I BELIEVE EINOJUHANI RAUTAVAARA’S FANTASIA HOLDS A SPECIAL PLACE FOR YOU. WHAT MAKES HIS MUSIC SO RELEVANT?
Einojuhani Rautavaara wrote his fantasy in record time, not changing a single note. I reworked the bowings and a bit fearfully asked if he was ok with this. He thanked me for changing them and said he always found violin bow markings super challenging. After I played Fantasia for him in his apartment in Helsinki he smiled and said how beautiful it was. I couldn’t agree more.
There’s a deep spirituality and feeling of transcendence that comes from Einojuhani Rautavaara’s works. His tonal palette is much like that of a master impressionist painter – Monet to be exact! You feel nature’s grand forces in his music and it deeply stirs the soul.

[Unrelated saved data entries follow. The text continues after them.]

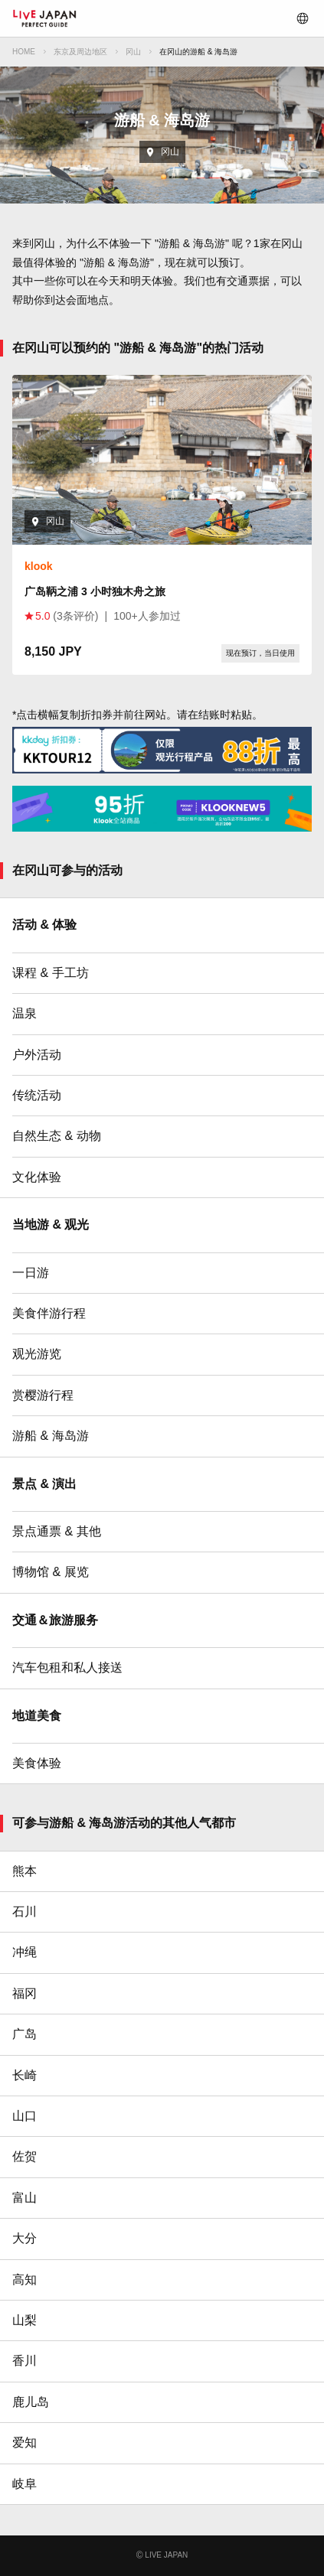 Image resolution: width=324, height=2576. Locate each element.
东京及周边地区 (80, 51)
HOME (23, 51)
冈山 (133, 51) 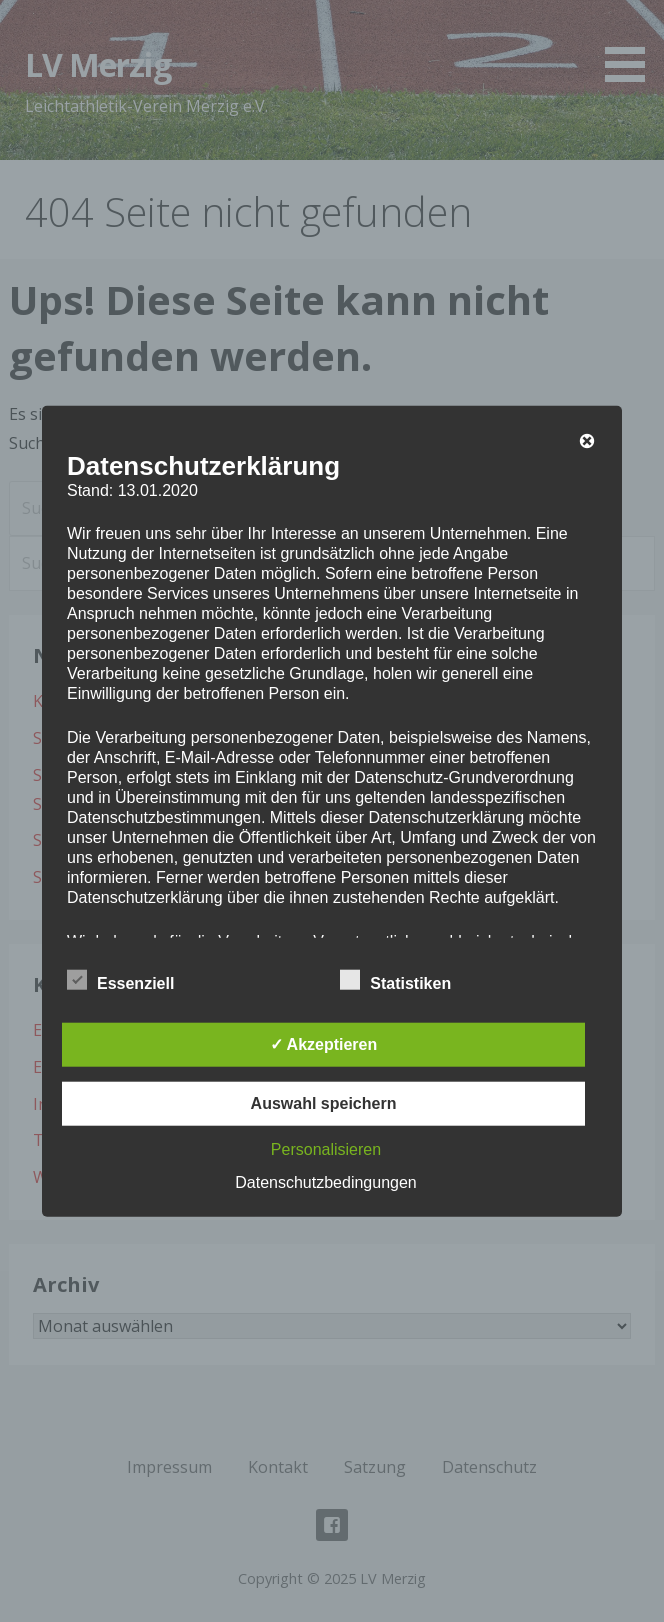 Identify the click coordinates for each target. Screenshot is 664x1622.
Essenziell (120, 979)
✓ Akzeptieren (324, 1043)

IN FEBRUARY, 2018 YOU WILL PREMIERE ADAM SCHOENBERG’S VIOLIN CONCERTO WITH THE SAN DIEGO SYMPHONY. COULD YOU PROVIDE A PREVIEW OF THE WORK AND ITS COMPATIBILITY WITH THE VIOLIN. {ADAM SCHOENBERG IS ON THE FACULTY OF OCCIDENTAL COLLEGE IN LOS ANGELES}
Funny you should ask this as I just got the first movement yesterday. Adam showed me a picture of the incredibly beautiful place where he got married. There was an orchard in fog that had a very ethereal quality to it. The first movement is based on that picture, as it possesses a feeling of wistfulness and quiet reflection. He told me to buckle my seatbelt because the second movement will be wicked and super challenging. The last movement returns to the original theme. To be able to discuss the music directly with the composer reveals so much more about a work than just seeing the notes on a printed page.